Press Release

A new pre-action letter has been sent to Defra and Natural England over ‘supplementary’ badger culling


Key Points

  • A pre-action protocol letter has been sent to the S/S for Food, Environment & Rural Affairs and Natural England over the governments refusal to stop supplementary badger culling.
  • ‘Confirmed’ bovine TB cattle herd breakdowns have risen in Gloucestershire and Somerset after one year of supplementary culling.

  • New calls for a halt to supplementary culling in Gloucestershire and Somerset, and for Dorset not to start this year.

  • Four weeks to go until the Court of Appeal re-examines a previous (2018) case challenging supplementary culling policy.  

There is mounting public scepticism over the science and justifications behind mass culling of badgers in England. Badger culling has increased steadily since 2013 as a part of the Government’s attempt to control the livestock disease bovine tuberculosis (bTB).

Supplementary culling is the killing of badgers for a further five years or more once four years of intensive culling have been completed.

Recent correspondence with the government and Natural England follows release of data on 8 April showing that ‘confirmed New Herd Breakdowns’ (NHBs) have risen since the 2017 implementation of Supplementary Culling in the Gloucestershire and Somerset cull areas. Confirmed NHB’s in Gloucestershire jumped from 10 to 23 cases.

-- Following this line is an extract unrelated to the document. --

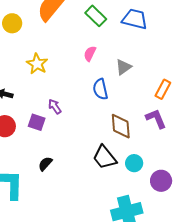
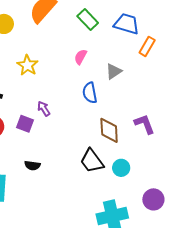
orange rectangle: (163, 89) -> (147, 46), moved
black semicircle: (45, 164) -> (32, 165), turned -126
purple circle: (161, 181) -> (153, 199), moved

Following release of the data, the claimant is taking further action against the government to stop the issue of supplementary cull licences and has written to DEFRA and Natural England to formally request that DEFRA withdraw the Supplementary Culling Guidance and NE revoke licenses issued under the supplementary cull policy. A response is expected in a week. Further legal proceedings may follow.

In any event, the Court of Appeal will hear a case brought by Tom Langton in 2018 scheduled for 2/3 July  which asks the Court to quash the supplementary cull policy guidance, issued in 2017. The hearing will also address other questions which have emerged over safeguards on protected nature sites from culling. The principal argument in the guidance case is that government lacked the necessary evidence and safeguards to justify the supplementary cull policy. The recent data on NHB confirms that supplementary culling is not associated with any bTB decline benefits and could well be contributing to policy and licensing failure.

Mr Langton, an ecologist who has worked on studies of wild animal diseases, is challenging alleged breaches of the Protection of Badgers Act 1992 by the government. In particular, he is challenging claims made by the Chief Scientific Officer Prof Ian Boyd that badger culling with an experimental approach could be a learning process, despite senior scientists and expert organisations in 2017 advising that such an approach might be counterproductive. He said:

‘’The government has indicated that it can adapt its policy on badger culling as further evidence becomes available. However, it is well established that it is not possible to definitively identify the source of bTB in cattle herds breakdowns, except in cases where a new strain of bTB has been imported through cattle trading or neighbour contact.

In truth, the badger culling policy is a policy with no stop button, and where there is no possibility of learning, just a direction to continue killing badgers forever, even if measures are not working. This repeats the mistakes made in The Republic of Ireland where badger killing for decades cannot be linked to any changes in disease levels.

The English bTB emergency requires crisis management as the current cattle testing regimes and movement controls are clearly failing.  The Supplementary Culling policy is a road to no-where. Killing for the sake of killing. There is no potential for linking cause to effect, no scientific learning, and for that reason the policy is unlawful. It cannot show, as is required, that it is preventing the spread of disease.’’

FURTHER INFORMATION

In consultations held for the badger killing policy in 2011, Natural England appeared to indicate that badger culling was unlikely to contribute to disease reduction if other bTB control measures in cattle were not working. This consultation wording has since been redacted and is now kept secret.

Natural England’s new Chairman, environmentalist Tony Juniper is faced with a dilemma. Is he prepared to license the updated policy, that was initially introduced by former (2009-2013) NE Chairman and dairy farmer Poul Christensen?  He has to decide over the next few days and weeks whether to agree to support an acceleration of badger killing by around 25% to 40,000 badgers annually, starting this September. This would take place despite the lack of evidence of any contribution to reduction in disease spread and evidence that the policy could be worsening the crisis.